First an example - my questions are at the end. Define a simple class
classdef testclass
properties
p
end
methods
function tc = testclass
tc.p = pi;
end
end
end
a function that extracts a property value from a vector of objects of the class using a loop
function pvec = loopTest(tcvec)
pvec = double(size(tcvec));
for i = 1:length(tcvec)
pvec(i) = tcvec(i).p;
end
end
and one that does the same using arrayfun.
function pvec = arrayfunTest(tcvec)
pvec = arrayfun(@(t) t.p, tcvec);
end
and then run some timing code:
tc = testclass;
tcvec = repmat(tc, 1, 1000);
tloop = timeit(@() loopTest(tcvec));
tarrayfun = timeit(@() arrayfunTest(tcvec));
fprintf("arrayfun takes %f times as long as a loop\n", tarrayfun/tloop);
which on my Windows PC running R2024a, prints (typically)
arrayfun takes 52.565968 times as long as a loop
A factor of 50! This effect accounts for some of the remarkably long run times that were plaguing my app.
One standard explanation of the difference is that arrayfun has to do an extra function call, so let's see if that's what is causing this, by putting an extra function call into the loop:
function pvec = loopFunTest(tcvec)
pvec = double(size(tcvec));
f = @(t) t.p;
for i = 1:length(tcvec)
pvec(i) = f(tcvec(i));
end
end
and repeating the timing exercise:
tc = testclass;
tcvec = repmat(tc, 1, 1000);
tloopfun = timeit(@() loopFunTest(tcvec));
tarrayfun = timeit(@() arrayfunTest(tcvec));
fprintf("arrayfun takes %f times as long as a loop with a function\n", tarrayfun/tloopfun);
which now prints typically
arrayfun takes 6.163437 times as long as a loop with a function
So yes, the extra function call does have an effect.
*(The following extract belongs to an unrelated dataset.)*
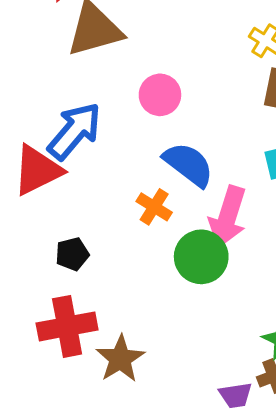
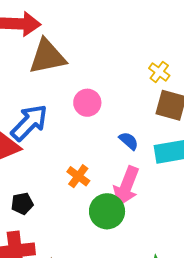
blue semicircle: (188, 164) -> (129, 141), moved, size x0.6

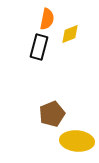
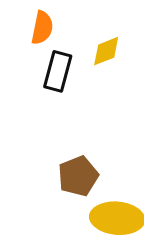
orange semicircle: (47, 19) -> (42, 28), moved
But there's still a factor of 6 between the loop and arrayfun - that's still huge, and enough to make arrayfun more or less useless. This a pity - more than a pity, a serious nuisance - as I like to use it, and my code is littered with examples as it was a natural go-to before I discovered this problem.
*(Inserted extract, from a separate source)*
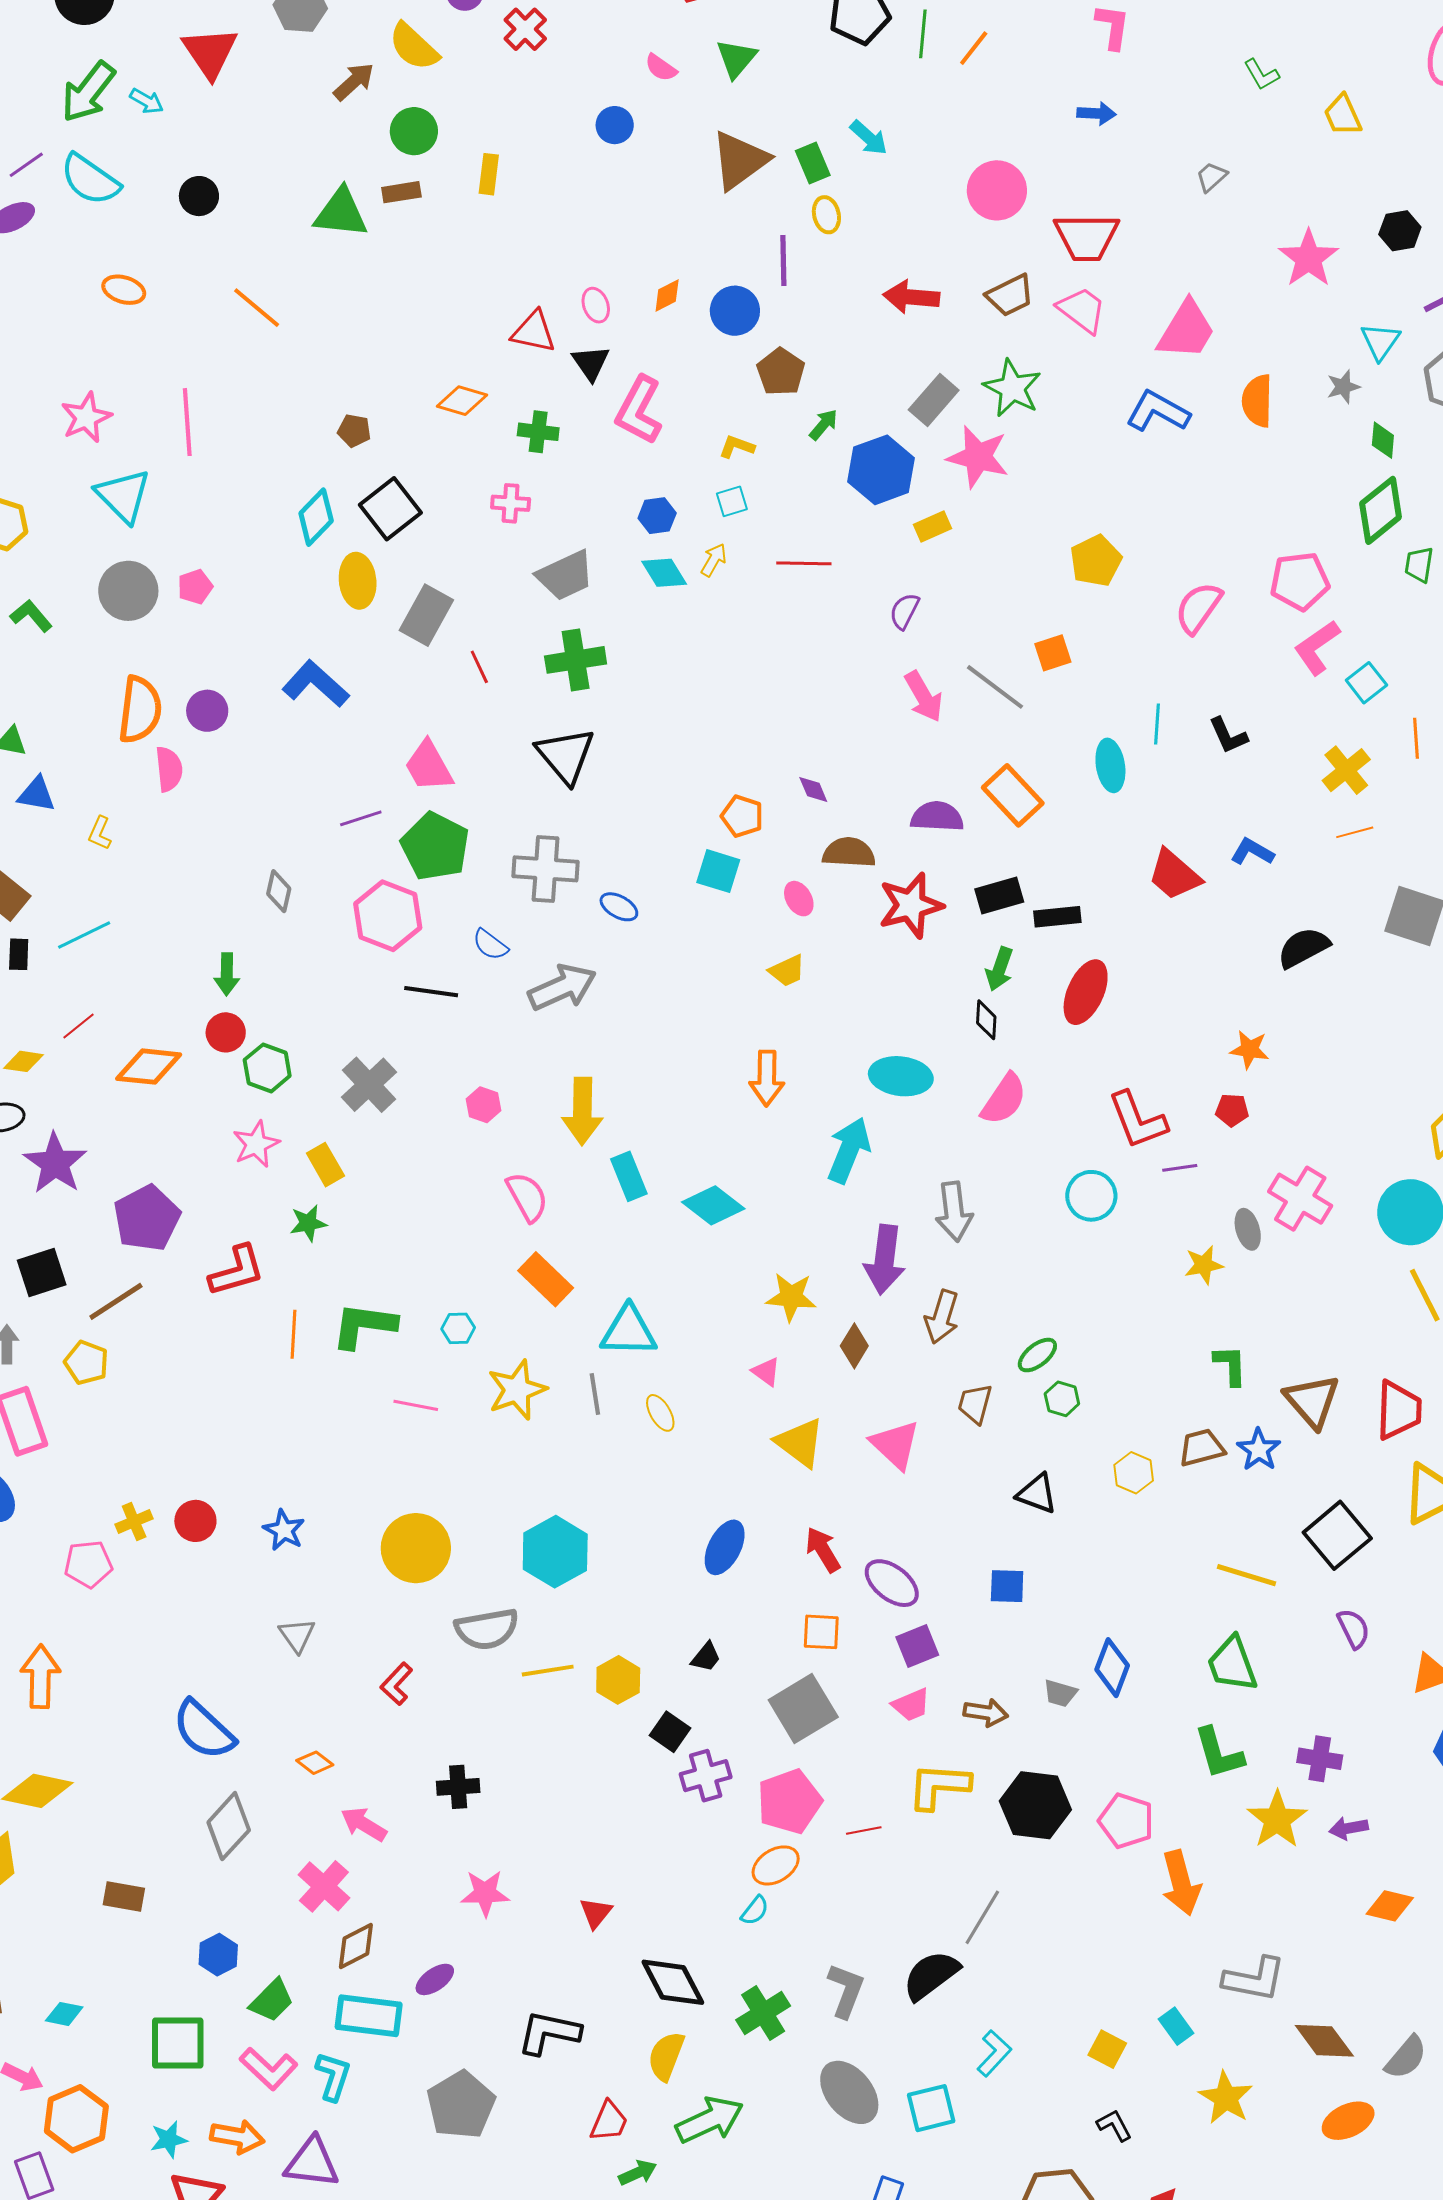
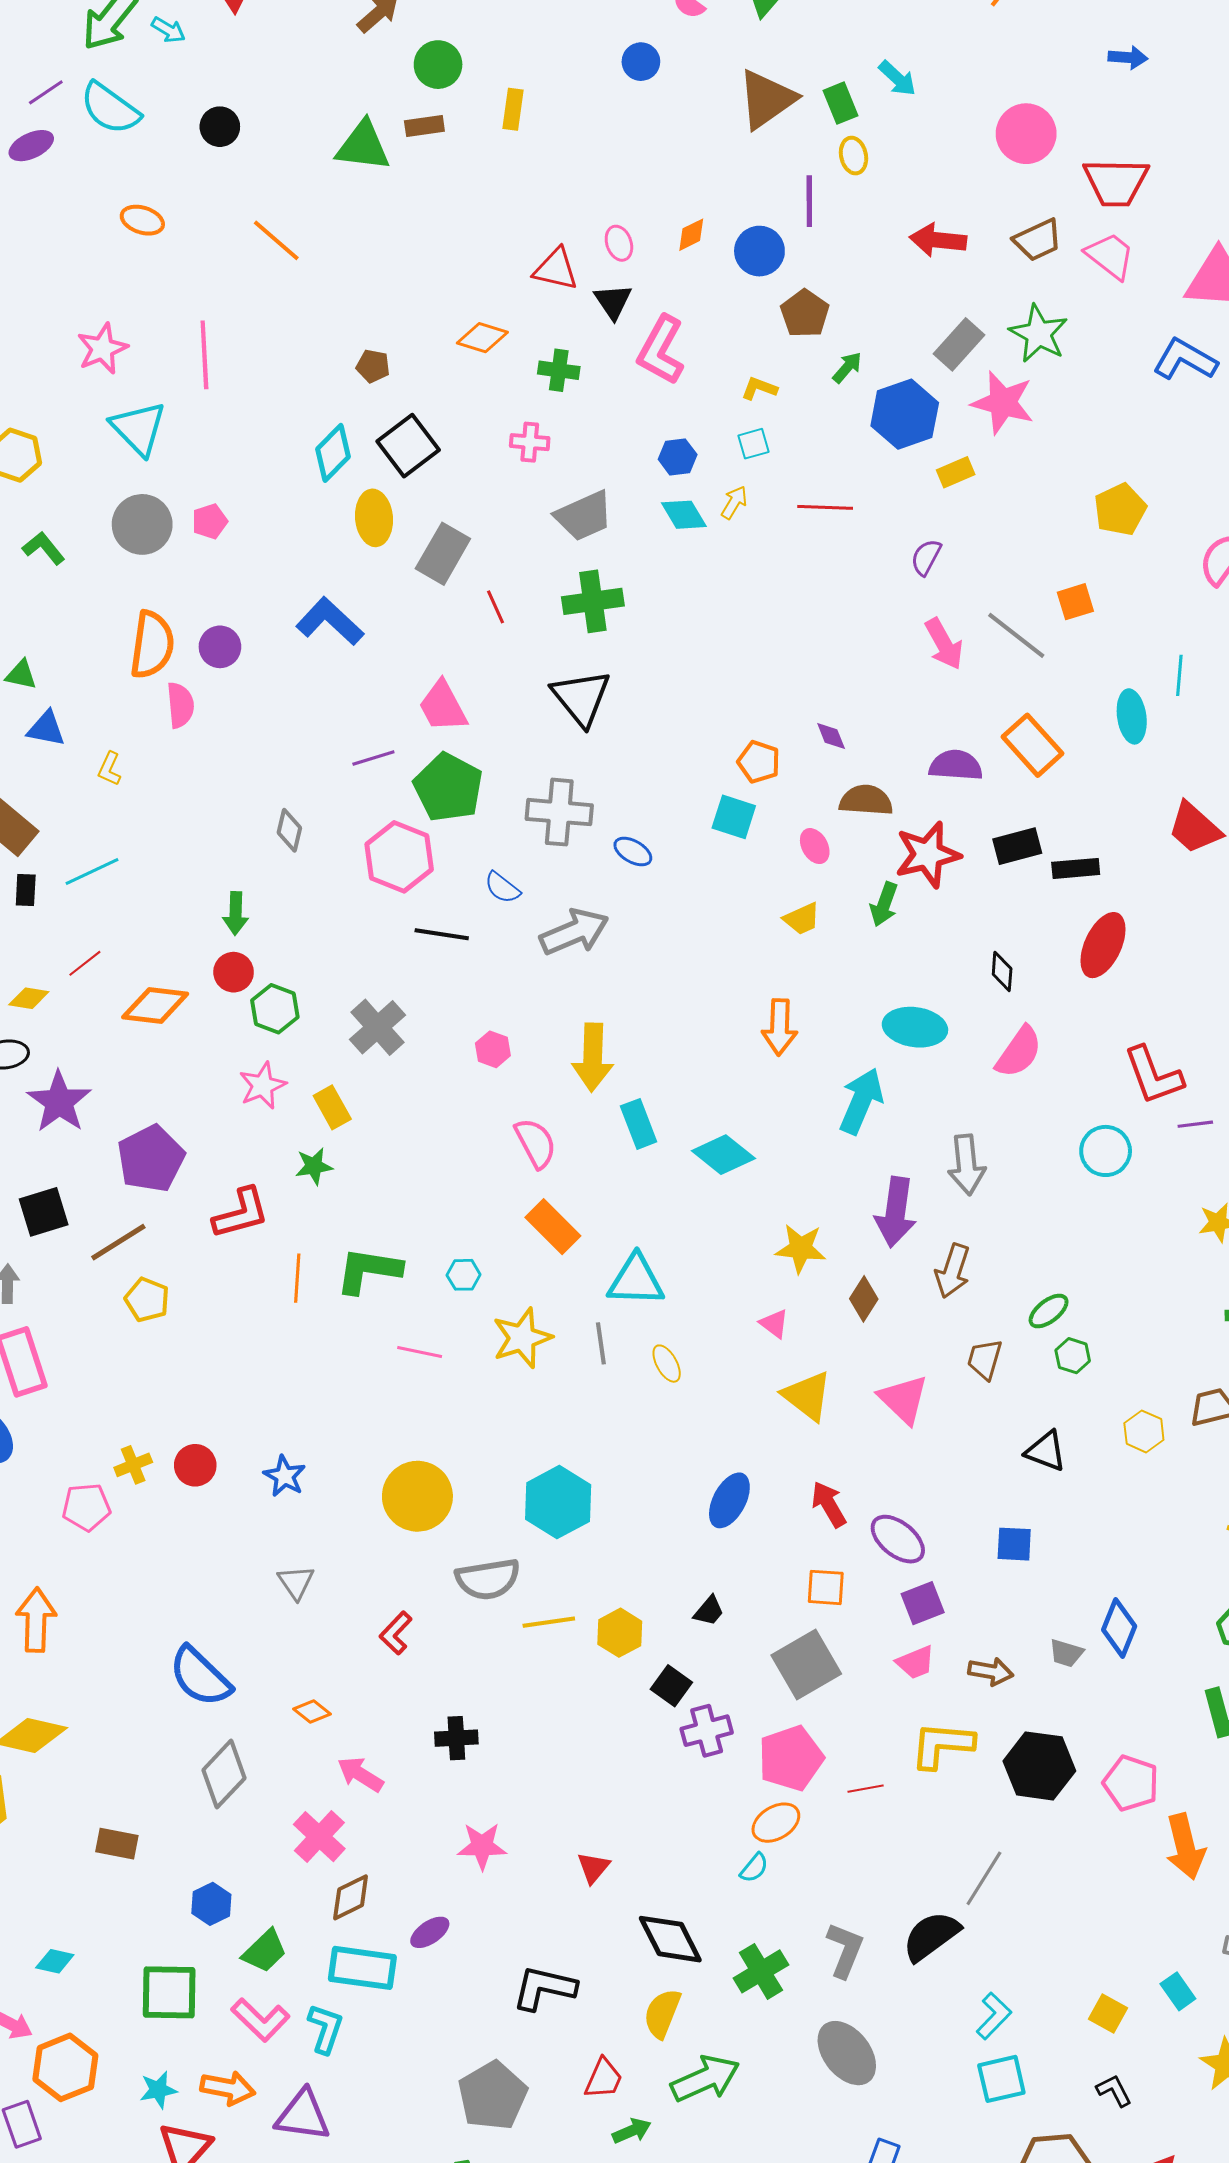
green arrow: (1000, 969) -> (884, 904), moved
yellow pentagon: (86, 1363) -> (147, 1300), moved
gray pentagon: (461, 2105) -> (492, 2096), moved
cyan square: (931, 2108) -> (1001, 2079), moved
I've tried to make my examples clear enough to illustrate the core of the problem. My two questions are these:
- Out of curiosity, how do you make arrayfun run 6 times more slowly than a loop? I realise, of course, that ultimately it is implemented as a loop, but that only means we might not expect it to be a lot faster. But even the most naive implementation should allow it to be about as fast as the loop - so what is going on to produce the spectacular slowdown?
- What are the factors that interact with arrayfun to make it slow? Without doing masses of tests, how can I know which parts of my code need to be rewritten as loops? A sense of when it's slow and when it isn't would be really useful.
6 Comments
I don't have an answer to either of your questions. I just wanted to point out two things:
1. double(size(tcvec)) does not pre-allocate pvec properly (which I imagine was the intent):
tc = testclass;
tcvec = repmat(tc, 1, 1e5);
pvec = double(size(tcvec))
tcvec = tc;
pvec = double(size(tcvec))
So pvec is 1x2, and the subsequent for loop is appending elements to it from the third iteration.
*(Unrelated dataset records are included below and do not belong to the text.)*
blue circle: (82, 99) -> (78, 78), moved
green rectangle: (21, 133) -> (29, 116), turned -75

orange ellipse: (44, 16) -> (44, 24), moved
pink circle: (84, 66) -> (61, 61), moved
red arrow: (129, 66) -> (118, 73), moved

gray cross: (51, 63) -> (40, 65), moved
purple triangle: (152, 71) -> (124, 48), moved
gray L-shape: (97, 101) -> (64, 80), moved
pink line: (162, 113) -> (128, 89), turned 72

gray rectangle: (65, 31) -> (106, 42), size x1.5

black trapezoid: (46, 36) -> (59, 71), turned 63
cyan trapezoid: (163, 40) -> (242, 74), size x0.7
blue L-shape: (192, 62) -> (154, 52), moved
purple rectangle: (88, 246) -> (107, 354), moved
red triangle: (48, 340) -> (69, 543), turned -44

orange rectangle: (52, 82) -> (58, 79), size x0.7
Instead, use something like pvec = zeros(size(tcvec)).
(Of course, with proper pre-allocation of pvec, I would expect the for loop function to run faster than before, further highlighting the relative slowness of arrayfun in this case.)
2. I realize you are presenting only an illustrative example, but I think it's worth pointing out that you can do pvec=[tcvec.p] to achieve the same result as the other functions, and faster than any of them.
tc = testclass;
T = table();
for N = 10.^(0:5)
tcvec = repmat(tc, 1, N);
thorzcat = timeit(@() horzcatTest(tcvec));
tloop = timeit(@() loopTest(tcvec));
tloopfun = timeit(@() loopFunTest(tcvec));
tarrayfun = timeit(@() arrayfunTest(tcvec));
T{end+1,:} = [N thorzcat tloop tloopfun tarrayfun];
end
T.Properties.VariableNames = ["N" "horzcat" "loop" "loop w/function" "arrayfun"]
function pvec = loopTest(tcvec)
% pvec = double(size(tcvec));
pvec = zeros(size(tcvec));
for i = 1:length(tcvec)
pvec(i) = tcvec(i).p;
end
end
function pvec = arrayfunTest(tcvec)
pvec = arrayfun(@(t) t.p, tcvec);
end
function pvec = loopFunTest(tcvec)
% pvec = double(size(tcvec));
pvec = zeros(size(tcvec));
f = @(t) t.p;
for i = 1:length(tcvec)
pvec(i) = f(tcvec(i));
end
end
function pvec = horzcatTest(tcvec)
pvec = [tcvec.p];
end
Dyuman Joshi
on 6 Apr 2024
"But even the most naive implementation should allow it to be about as fast as the loop "
No, that is not the case.
In general (on CPU, the case might be different for GPU version of arrayfun, which you could try using if you have the Parallel Computing Toolbox), arrayfun will be slower than a for loop with preallocated output as it has the overhead of calling the function in each iteration. The for loop also has opportunities for optimizations between statements that the arrayfun (or cellfun) would not have.
As for factors affecting the speed of arrayfun - a major affect could be due to the function being used i.e. in addition to the overhead of calling the function, there is also the overhead of executing the function. One of the commonly used functions in arrayfun with considerable overhead is find.
"Without doing masses of tests, how can I know which parts of my code need to be rewritten as loops? A sense of when it's slow and when it isn't would be really useful."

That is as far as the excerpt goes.